Common cursor issues:

  • “Incremental sync isn’t catching new changes.” If the cursor is correct but the external API is not returning changes, the issue is on the external source’s side (pagination, cursor format change, etc.).
  • “Incremental sync re-fetches everything.” This happens when no usable cursor or completion timestamp is available, or when the provider does not support time-based change detection.

Fix for cursor drift: run a full sync to reset the baseline, then let incremental syncs resume from the fresh cursor.

Per-Object Failure Recording

Sync jobs process objects in batches. When an individual object fails, it does not abort the entire job — the failure is recorded for that object and the job continues with the rest.

What you can see for each per-object failure:

  • The object’s identifier in the external system.
  • The object type (for example, “document” or “page”).
  • A human-readable error description.
  • A snapshot of the object payload to help reproduce the issue.

Interpreting job results: After a job completes, check the failed-items counter. If it is non-zero, some objects failed individually. The job’s overall status can still be completed even with individual object failures — the job-level status reflects whether the sync process itself completed, not whether every object succeeded.

💡 Common cause: The most frequent per-object failure is “object missing ID” — the external source returned an object without an id field. This usually means the external API response format has changed.

Connection State Requirements

Before a sync job can start, two preconditions must be met:

1. The connection must be active. If the connection is in any other state (disconnected, error, or revoked), the sync job is rejected with a “connection not active” error.

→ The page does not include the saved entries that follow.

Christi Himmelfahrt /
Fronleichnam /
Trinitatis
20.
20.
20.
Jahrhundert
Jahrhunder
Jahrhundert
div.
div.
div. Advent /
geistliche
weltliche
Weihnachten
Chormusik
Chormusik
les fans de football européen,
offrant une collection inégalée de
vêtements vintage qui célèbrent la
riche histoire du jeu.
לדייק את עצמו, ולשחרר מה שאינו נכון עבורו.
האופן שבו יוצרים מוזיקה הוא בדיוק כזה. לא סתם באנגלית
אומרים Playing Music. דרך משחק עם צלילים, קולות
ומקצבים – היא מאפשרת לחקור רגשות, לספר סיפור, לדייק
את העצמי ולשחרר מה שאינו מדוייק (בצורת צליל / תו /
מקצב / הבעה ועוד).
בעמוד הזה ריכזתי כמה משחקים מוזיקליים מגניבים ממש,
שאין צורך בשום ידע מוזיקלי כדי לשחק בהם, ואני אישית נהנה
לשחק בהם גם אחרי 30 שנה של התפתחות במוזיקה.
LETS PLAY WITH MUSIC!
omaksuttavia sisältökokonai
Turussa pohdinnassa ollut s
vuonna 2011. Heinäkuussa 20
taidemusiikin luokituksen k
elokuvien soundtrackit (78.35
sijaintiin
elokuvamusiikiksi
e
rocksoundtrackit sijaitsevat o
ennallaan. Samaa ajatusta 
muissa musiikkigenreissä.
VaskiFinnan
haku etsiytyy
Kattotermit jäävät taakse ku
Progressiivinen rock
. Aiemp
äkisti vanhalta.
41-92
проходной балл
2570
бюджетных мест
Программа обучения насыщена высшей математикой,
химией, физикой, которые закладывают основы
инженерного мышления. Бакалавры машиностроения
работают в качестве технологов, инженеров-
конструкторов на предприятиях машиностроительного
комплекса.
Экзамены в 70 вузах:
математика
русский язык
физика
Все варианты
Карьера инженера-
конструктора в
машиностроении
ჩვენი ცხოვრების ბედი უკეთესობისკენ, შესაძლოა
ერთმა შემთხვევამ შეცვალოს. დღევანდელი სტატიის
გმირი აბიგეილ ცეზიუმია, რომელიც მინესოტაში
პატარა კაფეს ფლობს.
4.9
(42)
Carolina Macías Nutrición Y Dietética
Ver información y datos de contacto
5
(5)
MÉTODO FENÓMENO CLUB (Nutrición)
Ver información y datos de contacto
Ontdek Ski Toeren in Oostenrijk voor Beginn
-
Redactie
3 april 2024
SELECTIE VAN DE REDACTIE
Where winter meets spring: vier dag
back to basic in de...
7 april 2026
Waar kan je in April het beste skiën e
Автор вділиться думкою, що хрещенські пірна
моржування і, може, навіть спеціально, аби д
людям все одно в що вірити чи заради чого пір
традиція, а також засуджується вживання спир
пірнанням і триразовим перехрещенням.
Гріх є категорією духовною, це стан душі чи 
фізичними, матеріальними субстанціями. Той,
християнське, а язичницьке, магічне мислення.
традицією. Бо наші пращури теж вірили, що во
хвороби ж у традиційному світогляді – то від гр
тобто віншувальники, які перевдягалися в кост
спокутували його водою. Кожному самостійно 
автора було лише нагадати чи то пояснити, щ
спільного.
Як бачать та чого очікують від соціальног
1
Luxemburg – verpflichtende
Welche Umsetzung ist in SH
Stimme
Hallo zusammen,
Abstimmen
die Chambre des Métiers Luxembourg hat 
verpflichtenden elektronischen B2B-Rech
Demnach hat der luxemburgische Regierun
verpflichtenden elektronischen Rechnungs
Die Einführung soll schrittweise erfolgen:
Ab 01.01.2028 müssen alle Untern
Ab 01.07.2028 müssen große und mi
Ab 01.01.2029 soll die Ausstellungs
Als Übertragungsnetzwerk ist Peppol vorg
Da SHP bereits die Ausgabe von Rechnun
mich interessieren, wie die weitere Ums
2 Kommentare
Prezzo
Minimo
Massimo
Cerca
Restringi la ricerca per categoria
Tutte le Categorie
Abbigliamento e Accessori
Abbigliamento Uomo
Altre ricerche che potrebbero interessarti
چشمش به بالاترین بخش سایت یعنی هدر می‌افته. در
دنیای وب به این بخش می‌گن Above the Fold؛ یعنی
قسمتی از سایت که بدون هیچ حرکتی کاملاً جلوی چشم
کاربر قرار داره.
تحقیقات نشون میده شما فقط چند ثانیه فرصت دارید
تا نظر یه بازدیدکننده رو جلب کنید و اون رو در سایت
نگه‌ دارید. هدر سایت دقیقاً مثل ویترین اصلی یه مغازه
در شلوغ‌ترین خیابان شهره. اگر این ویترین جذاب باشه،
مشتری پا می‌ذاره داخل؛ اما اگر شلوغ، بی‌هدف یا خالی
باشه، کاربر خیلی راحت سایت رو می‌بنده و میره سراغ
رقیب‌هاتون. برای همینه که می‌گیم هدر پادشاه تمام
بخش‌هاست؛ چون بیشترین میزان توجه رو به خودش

2. A valid access token must be available. The platform refreshes tokens before they expire. If a refresh fails (for example, the upstream provider revoked the refresh token), the next sync job surfaces a “no access token available” error.

Troubleshooting:

  • “Connection not active” — re-authorize the integration from the dashboard. The OAuth flow re-establishes the connection.
  • “No access token available” — your refresh token has been revoked or has expired. Re-authorize the connection from the dashboard.

Monitoring Sync Health

The job status endpoint returns real-time progress, timing, and error information for an in-flight sync. A typical response includes:

  • The job’s current state and overall percent complete.
  • Counts for total, processed, and failed items.
  • Counts for memories created, updated, and deleted by the run.
  • Start time, completion time (if finished), and total duration.
  • The latest error message, if any.

Sync scheduling: After a sync completes, the connection’s next scheduled sync is updated based on the configured frequency:

Frequency Next Sync After
realtime5 minutes
hourly1 hour
daily24 hours
manualNot automatically scheduled

✅ Health check: A connection is healthy when its last sync completed successfully and the total objects synced matches your expectation. If the last sync failed, the dashboard surfaces the most recent error message and how many retries remain.